(Extracted page text data)
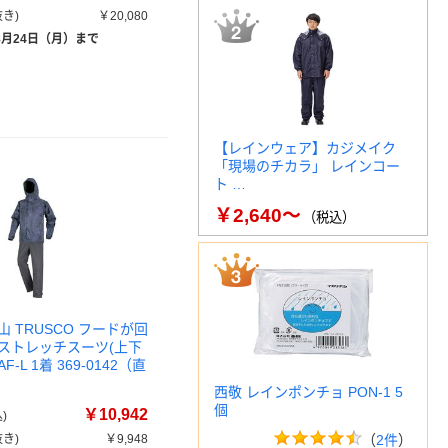
き)
￥20,080
8月24日（月）まで
【レインウェア】カジメイク
「現場のチカラ」 レインコー
ト …
￥2,640～
（税込）
 TRUSCO フードが回
ストレッチスーツ(上下
F-L 1着 369-0142（直
西敬 レインポンチョ PON-1 5
個
￥10,942
)
き)
￥9,948
（
2件
）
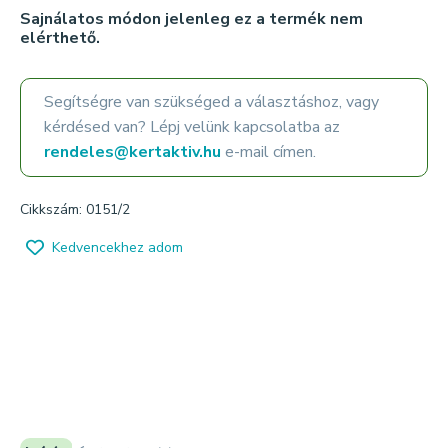
Sajnálatos módon jelenleg ez a termék nem
elérthető.
Segítségre van szükséged a választáshoz, vagy
kérdésed van? Lépj velünk kapcsolatba az
rendeles@kertaktiv.hu
e-mail címen.
Cikkszám: 0151/2
Kedvencekhez adom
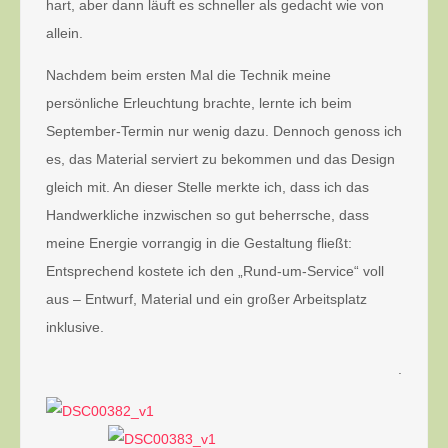
hart, aber dann läuft es schneller als gedacht wie von
allein.
Nachdem beim ersten Mal die Technik meine
persönliche Erleuchtung brachte, lernte ich beim
September-Termin nur wenig dazu. Dennoch genoss ich
es, das Material serviert zu bekommen und das Design
gleich mit. An dieser Stelle merkte ich, dass ich das
Handwerkliche inzwischen so gut beherrsche, dass
meine Energie vorrangig in die Gestaltung fließt:
Entsprechend kostete ich den „Rund-um-Service“ voll
aus – Entwurf, Material und ein großer Arbeitsplatz
inklusive.
.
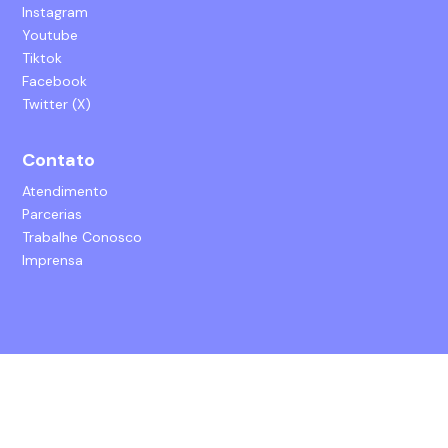
Instagram
Youtube
Tiktok
Facebook
Twitter (X)
Contato
Atendimento
Parcerias
Trabalhe Conosco
Imprensa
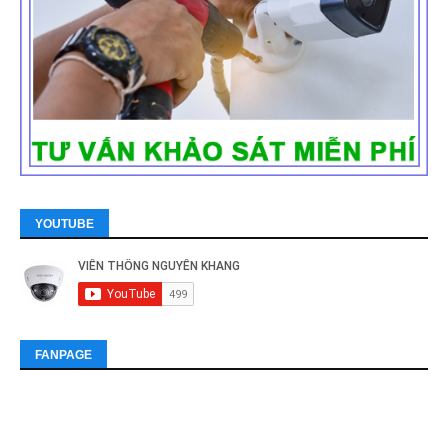
YOUTUBE
FANPAGE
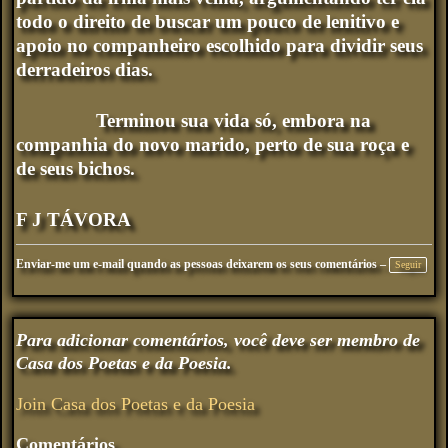
todo o direito de buscar um pouco de lenitivo e
apoio no companheiro escolhido para dividir seus
derradeiros dias.
Terminou sua vida só, embora na
companhia do novo marido, perto de sua roça e
de seus bichos.
F J TÁVORA
Enviar-me um e-mail quando as pessoas deixarem os seus comentários –
Seguir
Para adicionar comentários, você deve ser membro de
Casa dos Poetas e da Poesia.
Join Casa dos Poetas e da Poesia
Comentários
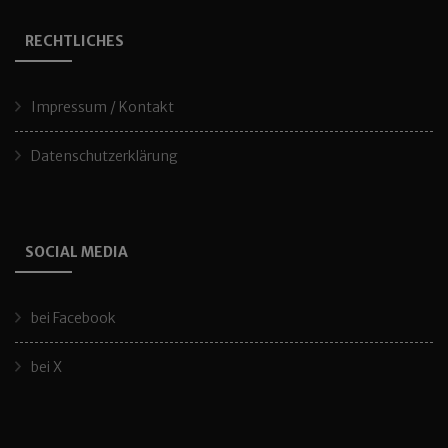
RECHTLICHES
Impressum / Kontakt
Datenschutzerklärung
SOCIAL MEDIA
bei Facebook
bei X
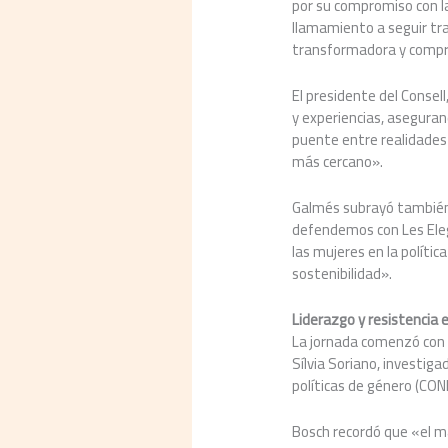
por su compromiso con l
llamamiento a seguir tr
transformadora y compr
El presidente del Consel
y experiencias, aseguran
puente entre realidades
más cercano».
Galmés subrayó también q
defendemos con Les Eleg
las mujeres en la polític
sostenibilidad».
Liderazgo y resistencia en
La jornada comenzó con la
Sílvia Soriano, investig
políticas de género (CON
Bosch recordó que «el m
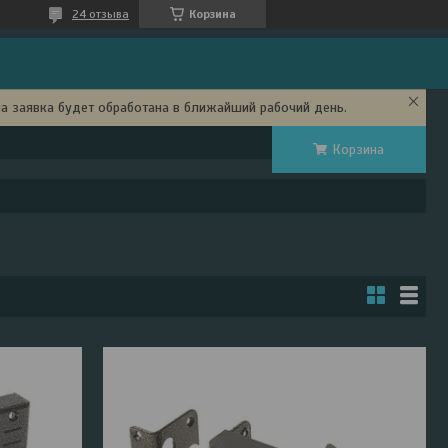
24 отзыва
Корзина
ша заявка будет обработана в ближайший рабочий день.
Корзина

TASK TO CARRY OUT: What you return should match the records line for line, minus the pictures.

REPLY:
き)
￥20,080
8月24日（月）まで
【レインウェア】カジメイク
「現場のチカラ」 レインコー
ト …
￥2,640～
（税込）
 TRUSCO フードが回
ストレッチスーツ(上下
F-L 1着 369-0142（直
西敬 レインポンチョ PON-1 5
個
￥10,942
)
き)
￥9,948
（
2件
）
Sajnálatos módon jelenleg ez a termék nem
elérthető.
Segítségre van szükséged a választáshoz, vagy
kérdésed van? Lépj velünk kapcsolatba az
rendeles@kertaktiv.hu
e-mail címen.
Cikkszám: 0151/2
Kedvencekhez adom
hart, aber dann läuft es schneller als gedacht wie von
allein.
Nachdem beim ersten Mal die Technik meine
persönliche Erleuchtung brachte, lernte ich beim
September-Termin nur wenig dazu. Dennoch genoss ich
es, das Material serviert zu bekommen und das Design
gleich mit. An dieser Stelle merkte ich, dass ich das
Handwerkliche inzwischen so gut beherrsche, dass
meine Energie vorrangig in die Gestaltung fließt:
Entsprechend kostete ich den „Rund-um-Service“ voll
aus – Entwurf, Material und ein großer Arbeitsplatz
inklusive.
.
Instagram
Youtube
Tiktok
Facebook
Twitter (X)
Contato
Atendimento
Parcerias
Trabalhe Conosco
Imprensa
YOUTUBE
FANPAGE
todo o direito de buscar um pouco de lenitivo e
apoio no companheiro escolhido para dividir seus
derradeiros dias.
Terminou sua vida só, embora na
companhia do novo marido, perto de sua roça e
de seus bichos.
F J TÁVORA
Enviar-me um e-mail quando as pessoas deixarem os seus comentários –
Seguir
Para adicionar comentários, você deve ser membro de
Casa dos Poetas e da Poesia.
Join Casa dos Poetas e da Poesia
Comentários
RECHTLICHES
Impressum / Kontakt
Datenschutzerklärung
SOCIAL MEDIA
bei Facebook
bei X
por su compromiso con l
llamamiento a seguir tr
transformadora y compr
El presidente del Consel
y experiencias, aseguran
puente entre realidades
más cercano».
Galmés subrayó también q
defendemos con Les Eleg
las mujeres en la polític
sostenibilidad».
Liderazgo y resistencia en
La jornada comenzó con la
Sílvia Soriano, investig
políticas de género (CON
Bosch recordó que «el m
24 отзыва
Корзина
ша заявка будет обработана в ближайший рабочий день.
Корзина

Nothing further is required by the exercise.